La collalba negra, que continua siendo uno de mis pájaros favoritos, era relativamente abundante en Plasencia en aquella época, conocía una decena de nidos a una hora andando desde mi casa, unos en Valcorchero y otros junto al Puente de Hierro en el cañón del río Jerte, pero era posible observarla dentro de Plasencia en las proximidades del Puente de San Lázaro. El tren que subía a Castilla todavía recorría las vías que había por allí y había que tener cuidado, pero eso hacía más arriesgada y valiosa aquellas observaciones. Por allí descubrí también mi primer nido de golondrina daúrica, un ave muchísimo más rara que hoy día.

Gran desconocedor en aquellos años de la palabra censo, ya llevaba la contabilidad de los nidos de cigüeñas blancas y cernícalos primilla de Plasencia, lo que me permitía disfrutar de un sonido hoy casi perdido, el increíble griterío de los bandos de grajilla en sus evoluciones entre la Catedral y el Cachón, que se amplificaba en la magnífica caja de resonancia de los muros de piedra de la Plaza de San Nicolás o la de la propia catedral, siempre bien secundados por las bodas de los vencejos comunes y pálidos. El invierno traía una extraña calma a la parte antigua de Plasencia, pero también traía a los aviones roqueros que volaban junto a las paredes más altas, atrapando a los bichos que buscan el calor de la piedra y cobijo frente al viento, aunque yo prefería observarlos en estas faenas en las fachadas de la Residencia Sanitaria, donde había más bichos y más aviones roqueros, lo que siempre permitía la presencia de auténticos kamikazes.
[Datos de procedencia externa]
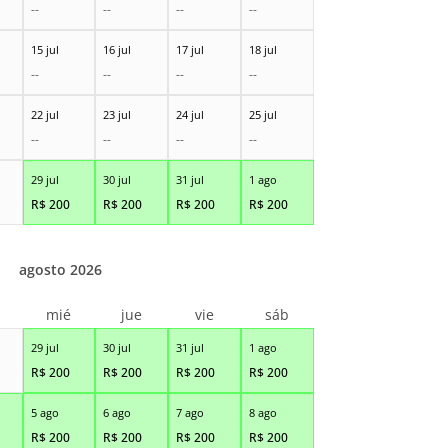
--
--
--
--
15 jul
16 jul
17 jul
18 jul
--
--
--
--
22 jul
23 jul
24 jul
25 jul
--
--
--
--
29 jul
30 jul
31 jul
1 ago
R$
200
R$
200
R$
200
R$
200
agosto 2026
r
mié
jue
vie
sáb
29 jul
30 jul
31 jul
1 ago
R$
200
R$
200
R$
200
R$
200
5 ago
6 ago
7 ago
8 ago
R$
200
R$
200
R$
200
R$
200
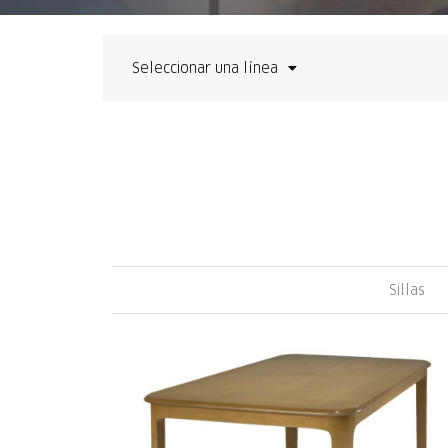
Seleccionar una línea
Sillas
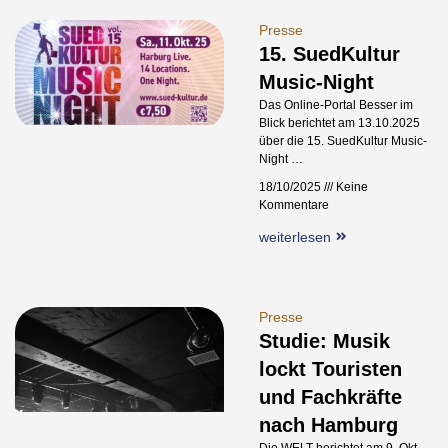
Presse
15. SuedKultur
Music-Night
Das Online-Portal Besser im
Blick berichtet am 13.10.2025
über die 15. SuedKultur Music-
Night …
18/10/2025
Keine
Kommentare
weiterlesen
Presse
Studie: Musik
lockt Touristen
und Fachkräfte
nach Hamburg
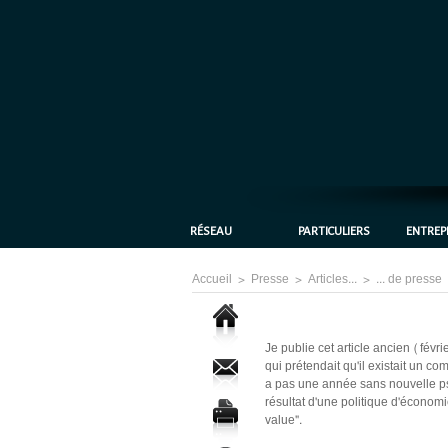
RÉSEAU
PARTICULIERS
ENTREP
Accueil
>
Presse
>
Articles...
>
... de presse
Je publie cet article ancien (fé
qui prétendait qu'il existait un com
a pas une année sans nouvelle pseu
résultat d'une politique d'économi
value".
Ahora vivo en Cáceres y andan ya muy lejos aquellos años de la ilusión de las primeras observaciones, pero parece que para compensar esta ciudad me permite seguir viviendo entre aves, cierto que hace tiempo que no veo alzacolas o collalbas negras por aquí y que decrecen los números de todas las aves que crían en edificios, pero aun así es fácil sumar especies durante cualquier paseo. Llevo un listado de observaciones desde el patio de mi casa, que tiene avutardas a poco más de 1000 metros en línea recta, y he anotado ya 58 especies con águila imperial, águila real, buitre negro, alimoche, milano real, grulla y avutarda entre ellas. No sé si hay algún índice de desarrollo y bienestar de esos tan de moda ahora que pueda medir esto.


Este texto forma parte de mi contribución al libro "Extremadura, Naturaleza Urbana" presentado en el VIII Encuentro de Blogueros celebrado el pasado noviembre en Trujillo.